Start of RECORDS FOR THE TASK

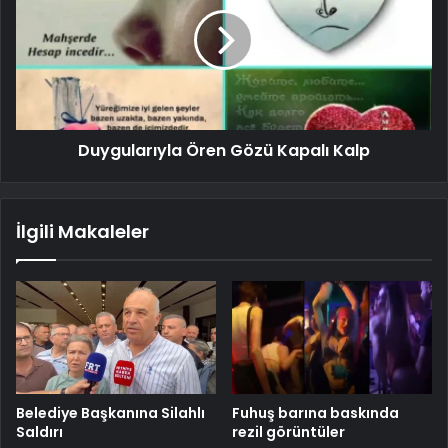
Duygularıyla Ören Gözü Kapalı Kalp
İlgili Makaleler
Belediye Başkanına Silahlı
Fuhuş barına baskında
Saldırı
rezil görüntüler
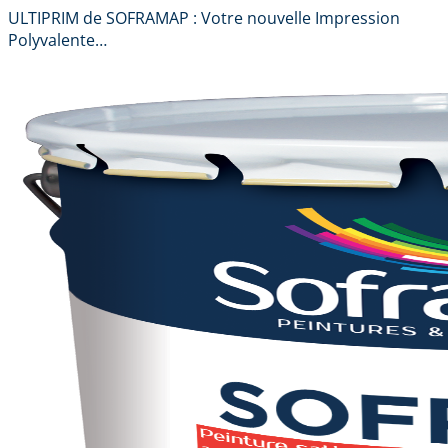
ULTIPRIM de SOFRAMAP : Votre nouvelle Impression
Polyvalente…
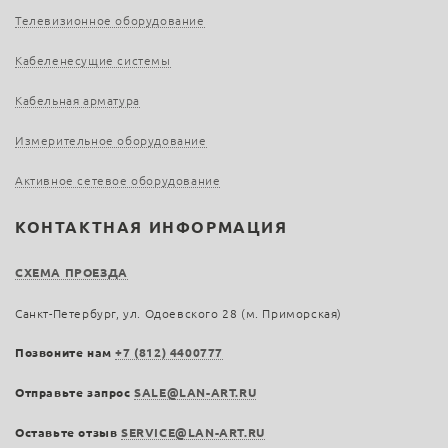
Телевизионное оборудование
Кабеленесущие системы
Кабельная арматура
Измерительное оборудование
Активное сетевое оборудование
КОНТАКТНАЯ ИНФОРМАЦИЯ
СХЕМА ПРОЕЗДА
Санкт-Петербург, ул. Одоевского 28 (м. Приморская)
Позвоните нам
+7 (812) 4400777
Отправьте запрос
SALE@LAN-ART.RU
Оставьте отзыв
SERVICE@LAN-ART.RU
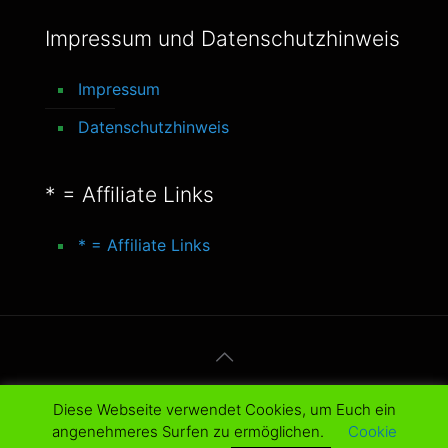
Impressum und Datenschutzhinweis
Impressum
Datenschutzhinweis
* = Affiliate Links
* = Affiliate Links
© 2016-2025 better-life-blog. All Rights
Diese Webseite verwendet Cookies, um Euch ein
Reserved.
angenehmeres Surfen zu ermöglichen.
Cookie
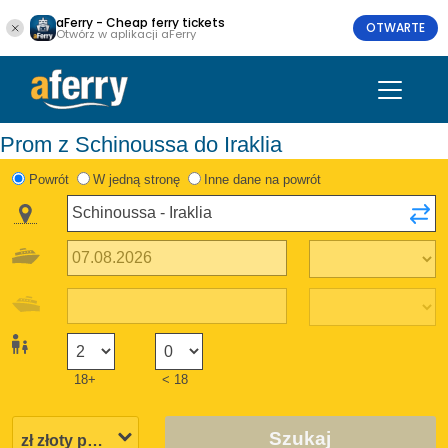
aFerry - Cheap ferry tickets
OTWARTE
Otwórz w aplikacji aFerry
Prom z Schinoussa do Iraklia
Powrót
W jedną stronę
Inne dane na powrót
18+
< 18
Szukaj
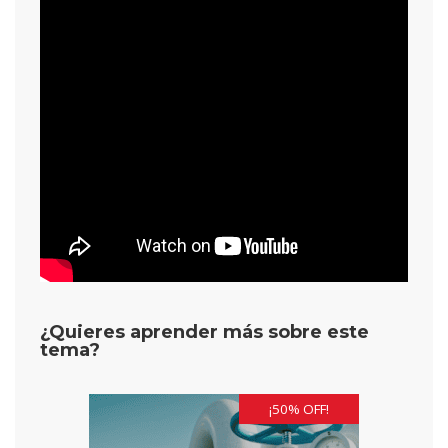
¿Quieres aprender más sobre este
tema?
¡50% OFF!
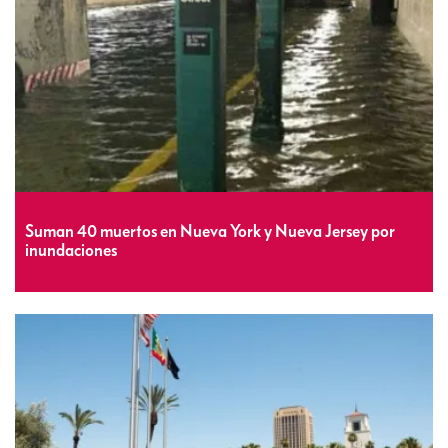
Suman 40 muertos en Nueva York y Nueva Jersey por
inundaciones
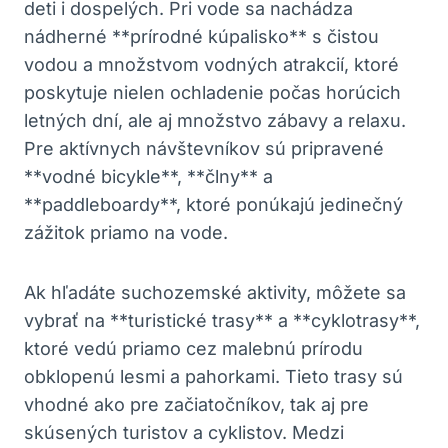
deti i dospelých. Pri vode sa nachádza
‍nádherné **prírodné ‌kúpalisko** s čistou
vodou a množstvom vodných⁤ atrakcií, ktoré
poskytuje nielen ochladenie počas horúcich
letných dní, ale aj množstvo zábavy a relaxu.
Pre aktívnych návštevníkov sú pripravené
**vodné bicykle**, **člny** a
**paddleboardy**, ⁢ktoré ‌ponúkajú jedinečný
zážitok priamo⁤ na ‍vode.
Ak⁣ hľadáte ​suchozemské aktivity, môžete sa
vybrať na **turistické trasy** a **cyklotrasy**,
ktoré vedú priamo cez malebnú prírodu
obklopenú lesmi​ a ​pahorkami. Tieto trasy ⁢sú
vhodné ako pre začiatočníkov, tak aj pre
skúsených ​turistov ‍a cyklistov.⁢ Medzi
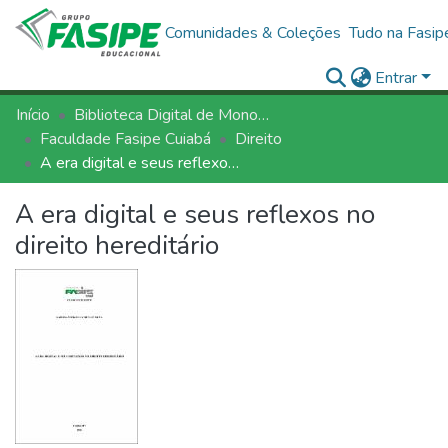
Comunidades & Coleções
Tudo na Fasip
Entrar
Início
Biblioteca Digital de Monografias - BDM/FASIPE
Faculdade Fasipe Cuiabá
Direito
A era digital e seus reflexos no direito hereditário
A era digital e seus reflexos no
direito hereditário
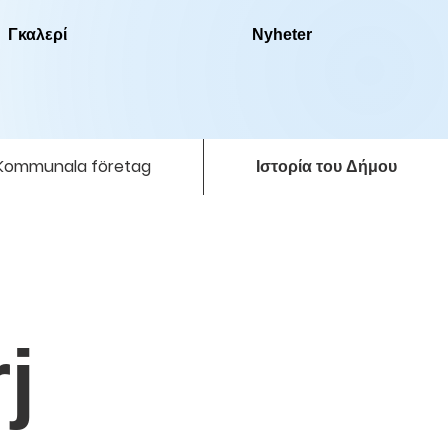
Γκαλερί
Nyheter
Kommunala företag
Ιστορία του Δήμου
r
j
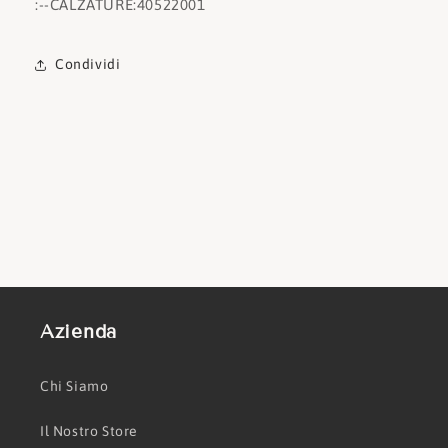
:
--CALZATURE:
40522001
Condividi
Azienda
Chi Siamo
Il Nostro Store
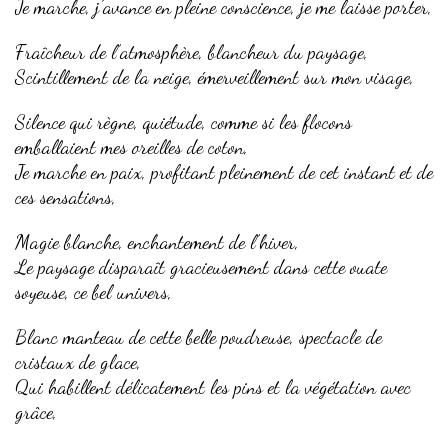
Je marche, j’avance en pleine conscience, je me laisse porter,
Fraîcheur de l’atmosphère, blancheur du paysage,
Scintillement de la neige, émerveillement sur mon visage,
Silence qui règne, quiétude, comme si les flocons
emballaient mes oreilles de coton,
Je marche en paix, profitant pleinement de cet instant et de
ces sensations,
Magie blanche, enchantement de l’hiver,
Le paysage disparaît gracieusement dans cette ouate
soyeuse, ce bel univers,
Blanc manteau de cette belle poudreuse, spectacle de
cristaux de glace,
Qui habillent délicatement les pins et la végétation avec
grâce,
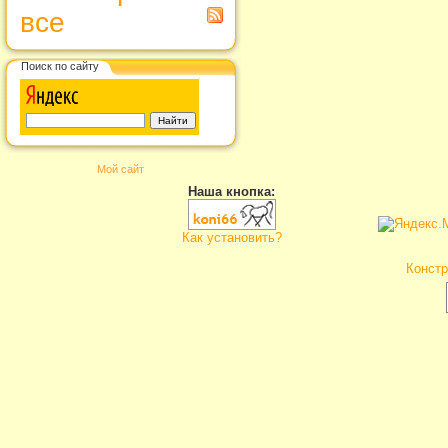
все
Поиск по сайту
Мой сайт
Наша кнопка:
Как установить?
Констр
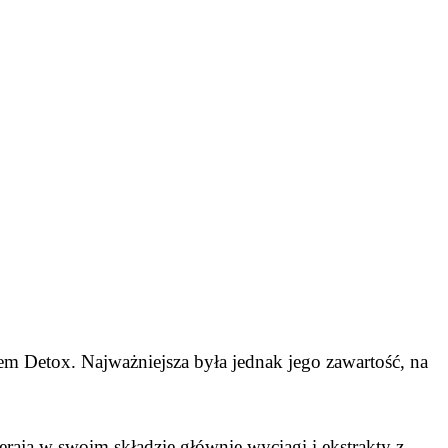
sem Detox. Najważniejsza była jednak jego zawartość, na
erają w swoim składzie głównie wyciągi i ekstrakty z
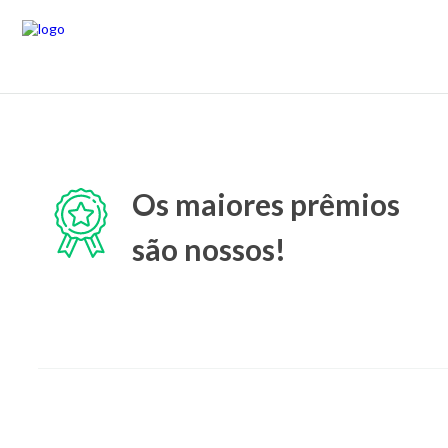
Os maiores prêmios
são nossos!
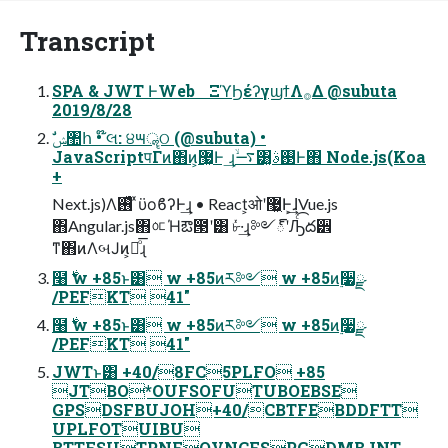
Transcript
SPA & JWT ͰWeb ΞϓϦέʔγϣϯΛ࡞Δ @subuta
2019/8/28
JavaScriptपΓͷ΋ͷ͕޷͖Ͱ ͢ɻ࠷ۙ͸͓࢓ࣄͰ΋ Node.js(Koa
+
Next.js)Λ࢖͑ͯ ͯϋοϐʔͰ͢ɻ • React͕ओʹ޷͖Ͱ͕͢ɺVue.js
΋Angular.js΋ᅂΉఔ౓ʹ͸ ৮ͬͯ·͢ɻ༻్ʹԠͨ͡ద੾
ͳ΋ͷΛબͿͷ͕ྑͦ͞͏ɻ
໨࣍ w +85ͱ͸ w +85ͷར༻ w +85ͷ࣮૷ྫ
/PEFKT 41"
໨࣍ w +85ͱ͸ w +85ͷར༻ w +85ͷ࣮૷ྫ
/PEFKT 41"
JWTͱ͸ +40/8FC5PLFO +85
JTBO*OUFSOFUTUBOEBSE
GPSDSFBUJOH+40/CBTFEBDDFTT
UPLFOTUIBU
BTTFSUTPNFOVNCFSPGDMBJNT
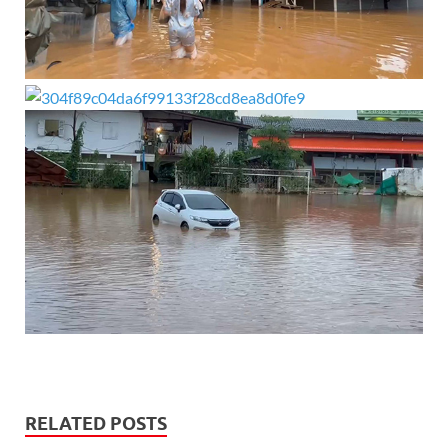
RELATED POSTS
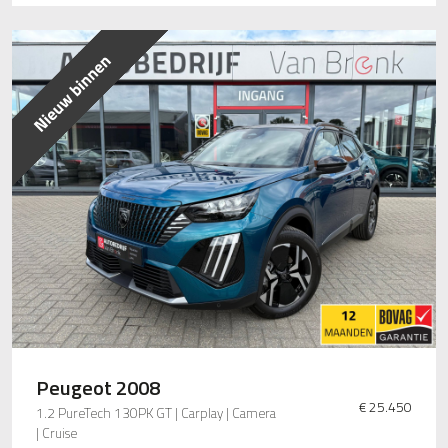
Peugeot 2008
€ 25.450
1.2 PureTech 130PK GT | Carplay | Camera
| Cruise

End of RECORDS FOR THE TASK

WHAT YOU HAVE TO DO
An exact copy of the records above is needed, free of pictures.

EXPECTED ANSWER
Duygularıyla Ören Gözü Kapalı Kalp
İlgili Makaleler
Belediye Başkanına Silahlı
Fuhuş barına baskında
Saldırı
rezil görüntüler
ULTIPRIM de SOFRAMAP : Votre nouvelle Impression
Polyvalente…
Телевизионное оборудование
Кабеленесущие системы
Кабельная арматура
Измерительное оборудование
Активное сетевое оборудование
КОНТАКТНАЯ ИНФОРМАЦИЯ
СХЕМА ПРОЕЗДА
Санкт-Петербург, ул. Одоевского 28 (м. Приморская)
Позвоните нам
+7 (812) 4400777
Отправьте запрос
SALE@LAN-ART.RU
Оставьте отзыв
SERVICE@LAN-ART.RU
Impressum und Datenschutzhinweis
Impressum
Datenschutzhinweis
* = Affiliate Links
* = Affiliate Links
© 2016-2025 better-life-blog. All Rights
Diese Webseite verwendet Cookies, um Euch ein
Reserved.
angenehmeres Surfen zu ermöglichen.
Cookie
aFerry - Cheap ferry tickets
OTWARTE
Otwórz w aplikacji aFerry
Prom z Schinoussa do Iraklia
Powrót
W jedną stronę
Inne dane na powrót
18+
< 18
Szukaj
¿Quieres aprender más sobre este
tema?
¡50% OFF!
Suman 40 muertos en Nueva York y Nueva Jersey por
inundaciones
deti i dospelých. Pri vode sa nachádza
‍nádherné **prírodné ‌kúpalisko** s čistou
vodou a množstvom vodných⁤ atrakcií, ktoré
poskytuje nielen ochladenie počas horúcich
letných dní, ale aj množstvo zábavy a relaxu.
Pre aktívnych návštevníkov sú pripravené
**vodné bicykle**, **člny** a
**paddleboardy**, ⁢ktoré ‌ponúkajú jedinečný
zážitok priamo⁤ na ‍vode.
Ak⁣ hľadáte ​suchozemské aktivity, môžete sa
vybrať na **turistické trasy** a **cyklotrasy**,
ktoré vedú priamo cez malebnú prírodu
obklopenú lesmi​ a ​pahorkami. Tieto trasy ⁢sú
vhodné ako pre začiatočníkov, tak aj pre
skúsených ​turistov ‍a cyklistov.⁢ Medzi
Comunidades & Coleções
Tudo na Fasip
Entrar
Início
Biblioteca Digital de Monografias - BDM/FASIPE
Faculdade Fasipe Cuiabá
Direito
A era digital e seus reflexos no direito hereditário
A era digital e seus reflexos no
direito hereditário
Γκαλερί
Nyheter
Kommunala företag
Ιστορία του Δήμου
r
j
:
--CALZATURE:
40522001
Condividi
Azienda
Chi Siamo
Il Nostro Store
Je marche, j’avance en pleine conscience, je me laisse porter,
Fraîcheur de l’atmosphère, blancheur du paysage,
Scintillement de la neige, émerveillement sur mon visage,
Silence qui règne, quiétude, comme si les flocons
emballaient mes oreilles de coton,
Je marche en paix, profitant pleinement de cet instant et de
ces sensations,
Magie blanche, enchantement de l’hiver,
Le paysage disparaît gracieusement dans cette ouate
soyeuse, ce bel univers,
Blanc manteau de cette belle poudreuse, spectacle de
cristaux de glace,
Qui habillent délicatement les pins et la végétation avec
grâce,
все
Поиск по сайту
Мой сайт
Наша кнопка:
Как установить?
Констр
sem Detox. Najważniejsza była jednak jego zawartość, na
erają w swoim składzie głównie wyciągi i ekstrakty z
Os maiores prêmios
são nossos!
Transcript
SPA & JWT ͰWeb ΞϓϦέʔγϣϯΛ࡞Δ @subuta
2019/8/28
JavaScriptपΓͷ΋ͷ͕޷͖Ͱ ͢ɻ࠷ۙ͸͓࢓ࣄͰ΋ Node.js(Koa
+
Next.js)Λ࢖͑ͯ ͯϋοϐʔͰ͢ɻ • React͕ओʹ޷͖Ͱ͕͢ɺVue.js
΋Angular.js΋ᅂΉఔ౓ʹ͸ ৮ͬͯ·͢ɻ༻్ʹԠͨ͡ద੾
ͳ΋ͷΛબͿͷ͕ྑͦ͞͏ɻ
໨࣍ w +85ͱ͸ w +85ͷར༻ w +85ͷ࣮૷ྫ
/PEFKT 41"
໨࣍ w +85ͱ͸ w +85ͷར༻ w +85ͷ࣮૷ྫ
/PEFKT 41"
JWTͱ͸ +40/8FC5PLFO +85
JTBO*OUFSOFUTUBOEBSE
GPSDSFBUJOH+40/CBTFEBDDFTT
UPLFOTUIBU
BTTFSUTPNFOVNCFSPGDMBJNT
RELATED POSTS
Peugeot 2008
€ 25.450
1.2 PureTech 130PK GT | Carplay | Camera
| Cruise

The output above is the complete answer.